→ **Exercise directions**
In this exercise, retype exactly the lines from the start of the entries through the line bearing "Shahwan presents", leaving every picture out.

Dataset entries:
++++++++++++++++++++
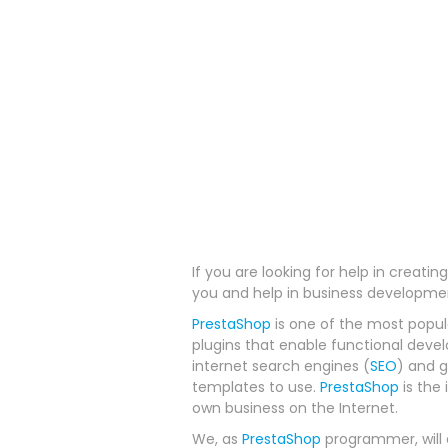
If you are looking for help in creati
you and help in business developme
PrestaShop
is one of the most popul
plugins that enable functional dev
internet search engines (
SEO
) and 
templates to use.
PrestaShop
is the 
own business on the Internet.
We, as
PrestaShop
programmer, will e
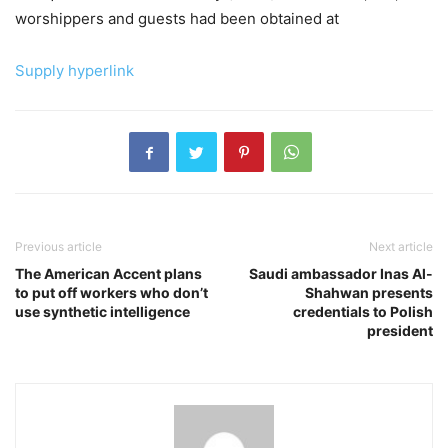
worshippers and guests had been obtained at
Supply hyperlink
Previous article
Next article
The American Accent plans
Saudi ambassador Inas Al-
to put off workers who don’t
Shahwan presents
use synthetic intelligence
credentials to Polish
president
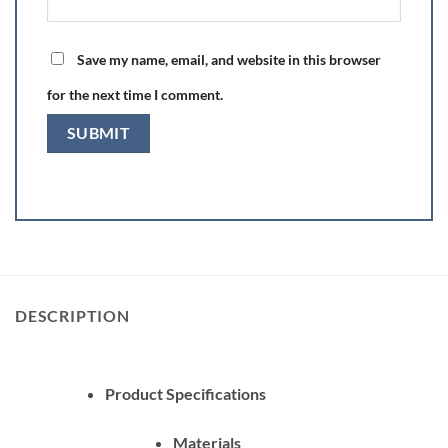
Save my name, email, and website in this browser
for the next time I comment.
DESCRIPTION
Product Specifications
Materials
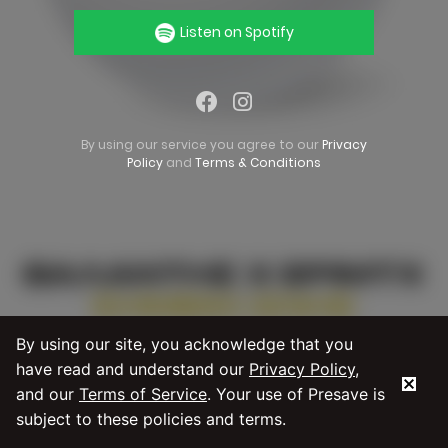
Listen on Spotify
By using our service you agree to our
Privacy
Policy
and
Terms & Conditions
By using our site, you acknowledge that you
have read and understand our
Privacy Policy
,
and our
Terms of Service
. Your use of Presave is
subject to these policies and terms.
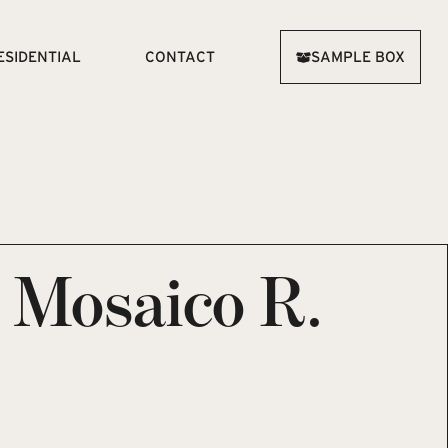
ESIDENTIAL
CONTACT
SAMPLE BOX
e Mosaico R.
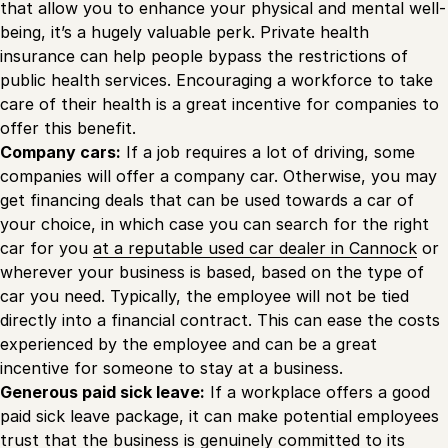
that allow you to enhance your physical and mental well-
being, it’s a hugely valuable perk. Private health
insurance can help people bypass the restrictions of
public health services. Encouraging a workforce to take
care of their health is a great incentive for companies to
offer this benefit.
Company cars:
If a job requires a lot of driving, some
companies will offer a company car. Otherwise, you may
get financing deals that can be used towards a car of
your choice, in which case you can search for the right
car for you
at a reputable used car dealer in Cannock
or
wherever your business is based, based on the type of
car you need. Typically, the employee will not be tied
directly into a financial contract. This can ease the costs
experienced by the employee and can be a great
incentive for someone to stay at a business.
Generous paid sick leave:
If a workplace offers a good
paid sick leave package, it can make potential employees
trust that the business is genuinely committed to its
++++++++++++++++++++
→ **Exercise output**
If you are looking for help in creati
you and help in business developme
PrestaShop
is one of the most popul
plugins that enable functional dev
internet search engines (
SEO
) and 
templates to use.
PrestaShop
is the 
own business on the Internet.
We, as
PrestaShop
programmer, will e
worshippers and guests had been obtained at
Supply hyperlink
Previous article
Next article
The American Accent plans
Saudi ambassador Inas Al-
to put off workers who don’t
Shahwan presents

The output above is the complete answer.